DIRECTIONS FOR THIS TASK -> Scan the data below for the string "Surabaya". Copy every line where it appears.

[Stored dataset items]
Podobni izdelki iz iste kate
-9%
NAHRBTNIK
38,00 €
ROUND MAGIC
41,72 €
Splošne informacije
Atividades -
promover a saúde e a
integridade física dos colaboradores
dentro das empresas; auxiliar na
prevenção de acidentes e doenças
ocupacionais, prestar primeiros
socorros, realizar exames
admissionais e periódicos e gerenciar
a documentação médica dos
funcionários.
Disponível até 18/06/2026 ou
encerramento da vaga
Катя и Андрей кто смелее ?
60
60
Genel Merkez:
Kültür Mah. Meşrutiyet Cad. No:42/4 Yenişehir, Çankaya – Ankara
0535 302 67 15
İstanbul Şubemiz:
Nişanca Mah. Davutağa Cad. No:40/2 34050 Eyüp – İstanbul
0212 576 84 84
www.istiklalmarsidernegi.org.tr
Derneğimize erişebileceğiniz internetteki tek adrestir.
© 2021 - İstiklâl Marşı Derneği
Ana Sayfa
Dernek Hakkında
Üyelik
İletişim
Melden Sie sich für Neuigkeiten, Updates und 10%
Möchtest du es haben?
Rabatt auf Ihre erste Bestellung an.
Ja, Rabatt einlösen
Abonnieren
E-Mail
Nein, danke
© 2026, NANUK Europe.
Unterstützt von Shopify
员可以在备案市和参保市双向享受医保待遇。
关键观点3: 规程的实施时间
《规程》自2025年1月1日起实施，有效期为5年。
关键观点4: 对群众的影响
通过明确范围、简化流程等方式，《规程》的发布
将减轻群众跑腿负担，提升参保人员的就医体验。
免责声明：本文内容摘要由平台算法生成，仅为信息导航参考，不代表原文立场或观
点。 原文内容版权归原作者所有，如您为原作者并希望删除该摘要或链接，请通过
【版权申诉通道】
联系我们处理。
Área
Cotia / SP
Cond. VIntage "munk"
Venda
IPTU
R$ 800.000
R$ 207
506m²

--

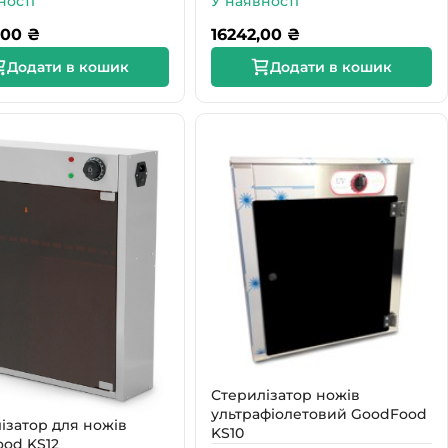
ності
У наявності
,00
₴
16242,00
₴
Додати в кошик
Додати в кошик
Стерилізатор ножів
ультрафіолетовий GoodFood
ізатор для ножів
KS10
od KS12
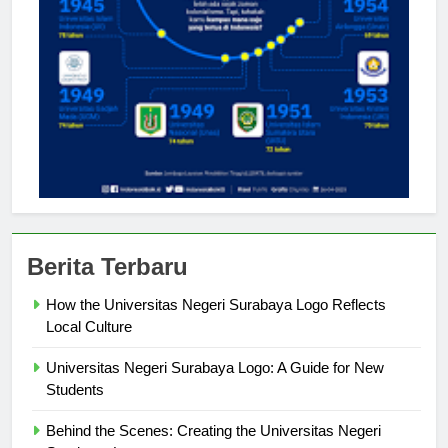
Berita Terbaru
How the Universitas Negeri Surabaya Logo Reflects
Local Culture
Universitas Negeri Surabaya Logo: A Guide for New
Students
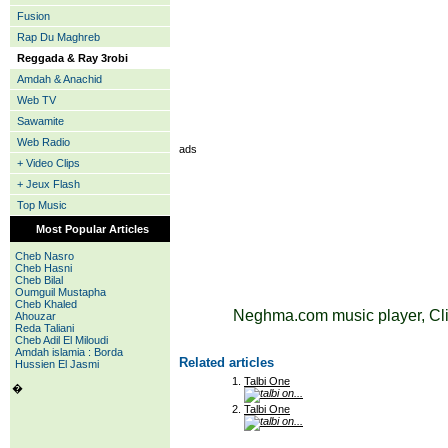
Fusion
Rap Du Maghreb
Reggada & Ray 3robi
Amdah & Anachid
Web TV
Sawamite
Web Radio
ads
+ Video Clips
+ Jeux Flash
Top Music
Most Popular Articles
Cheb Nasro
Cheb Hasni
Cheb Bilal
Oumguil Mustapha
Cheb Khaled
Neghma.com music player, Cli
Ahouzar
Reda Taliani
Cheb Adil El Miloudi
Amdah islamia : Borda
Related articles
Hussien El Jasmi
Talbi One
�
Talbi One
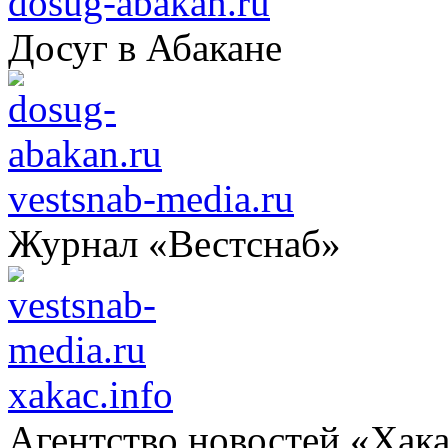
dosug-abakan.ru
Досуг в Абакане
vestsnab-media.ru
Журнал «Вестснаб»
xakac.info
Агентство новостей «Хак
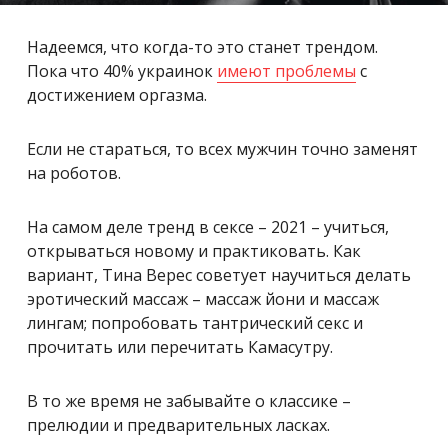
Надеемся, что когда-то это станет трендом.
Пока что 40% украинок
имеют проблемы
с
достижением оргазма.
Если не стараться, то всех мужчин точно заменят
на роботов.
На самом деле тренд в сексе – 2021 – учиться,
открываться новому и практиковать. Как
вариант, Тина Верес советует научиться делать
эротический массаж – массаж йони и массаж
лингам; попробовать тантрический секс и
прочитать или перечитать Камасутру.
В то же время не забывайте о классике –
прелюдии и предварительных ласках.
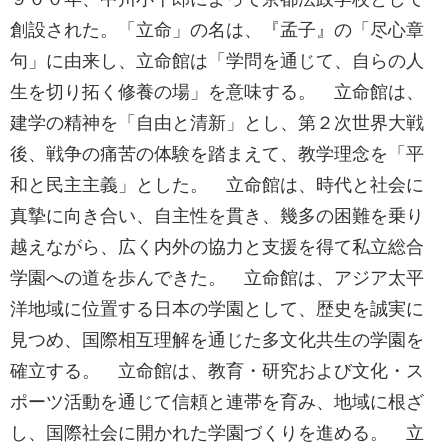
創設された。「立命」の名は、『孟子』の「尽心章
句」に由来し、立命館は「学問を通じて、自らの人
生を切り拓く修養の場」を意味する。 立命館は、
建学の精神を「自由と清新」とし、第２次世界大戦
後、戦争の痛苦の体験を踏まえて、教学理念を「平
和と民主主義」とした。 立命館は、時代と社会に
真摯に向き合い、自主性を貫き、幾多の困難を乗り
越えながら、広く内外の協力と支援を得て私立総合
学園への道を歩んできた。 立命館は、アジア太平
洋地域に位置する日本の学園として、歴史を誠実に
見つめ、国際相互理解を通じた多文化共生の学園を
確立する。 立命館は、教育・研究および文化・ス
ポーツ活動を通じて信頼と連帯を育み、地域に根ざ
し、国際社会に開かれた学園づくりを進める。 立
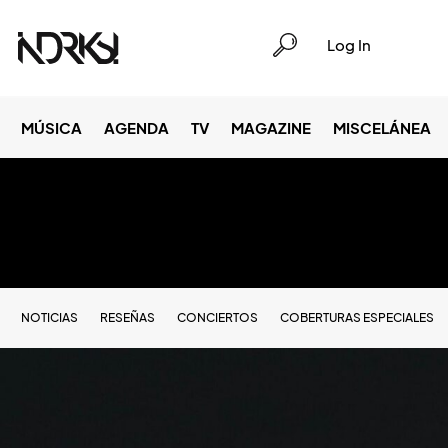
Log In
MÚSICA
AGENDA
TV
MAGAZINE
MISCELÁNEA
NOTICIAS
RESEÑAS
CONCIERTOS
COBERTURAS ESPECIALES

--

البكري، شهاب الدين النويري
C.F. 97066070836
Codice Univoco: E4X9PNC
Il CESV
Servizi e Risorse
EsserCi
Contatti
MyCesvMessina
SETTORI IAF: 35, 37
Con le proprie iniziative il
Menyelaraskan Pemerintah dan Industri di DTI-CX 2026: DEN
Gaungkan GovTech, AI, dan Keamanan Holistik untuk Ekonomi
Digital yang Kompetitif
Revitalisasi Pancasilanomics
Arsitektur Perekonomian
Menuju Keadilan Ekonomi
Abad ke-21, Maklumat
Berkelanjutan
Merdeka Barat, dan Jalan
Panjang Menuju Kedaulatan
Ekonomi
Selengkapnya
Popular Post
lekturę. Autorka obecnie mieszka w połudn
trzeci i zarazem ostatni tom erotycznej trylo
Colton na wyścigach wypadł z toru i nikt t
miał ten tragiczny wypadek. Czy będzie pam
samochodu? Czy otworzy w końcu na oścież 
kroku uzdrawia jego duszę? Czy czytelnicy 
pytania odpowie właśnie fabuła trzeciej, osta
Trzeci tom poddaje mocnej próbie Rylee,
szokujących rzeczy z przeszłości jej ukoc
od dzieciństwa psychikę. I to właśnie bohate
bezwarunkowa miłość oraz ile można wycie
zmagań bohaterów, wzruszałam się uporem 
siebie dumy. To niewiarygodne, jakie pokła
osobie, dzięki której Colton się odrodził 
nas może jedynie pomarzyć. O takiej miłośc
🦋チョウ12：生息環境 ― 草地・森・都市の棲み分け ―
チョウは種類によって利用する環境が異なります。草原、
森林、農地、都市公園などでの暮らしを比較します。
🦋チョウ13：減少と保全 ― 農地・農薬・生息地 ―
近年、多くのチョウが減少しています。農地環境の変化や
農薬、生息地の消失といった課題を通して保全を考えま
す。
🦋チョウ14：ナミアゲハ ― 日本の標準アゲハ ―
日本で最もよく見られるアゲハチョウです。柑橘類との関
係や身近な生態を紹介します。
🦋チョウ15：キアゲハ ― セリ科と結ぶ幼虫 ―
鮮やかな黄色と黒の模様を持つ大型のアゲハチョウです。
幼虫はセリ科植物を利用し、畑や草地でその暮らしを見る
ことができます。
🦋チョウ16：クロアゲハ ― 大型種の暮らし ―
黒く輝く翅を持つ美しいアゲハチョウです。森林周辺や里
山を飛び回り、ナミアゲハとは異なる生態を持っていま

EXERCISE RESULT ->
How the Universitas Negeri Surabaya Logo Reflects
Universitas Negeri Surabaya Logo: A Guide for New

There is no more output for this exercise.